Exercise objective: Please restate the data that follows word for word, with the pictures left out.

Extracted material:
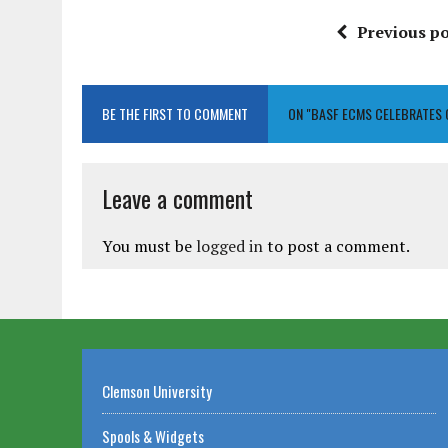
Previous po
BE THE FIRST TO COMMENT
ON "BASF ECMS CELEBRATES
Leave a comment
You must be
logged in
to post a comment.
Clemson University
Spools & Widgets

Completed task:
Previous po
BE THE FIRST TO COMMENT
ON "BASF ECMS CELEBRATES
Leave a comment
You must be
logged in
to post a comment.
Clemson University
Spools & Widgets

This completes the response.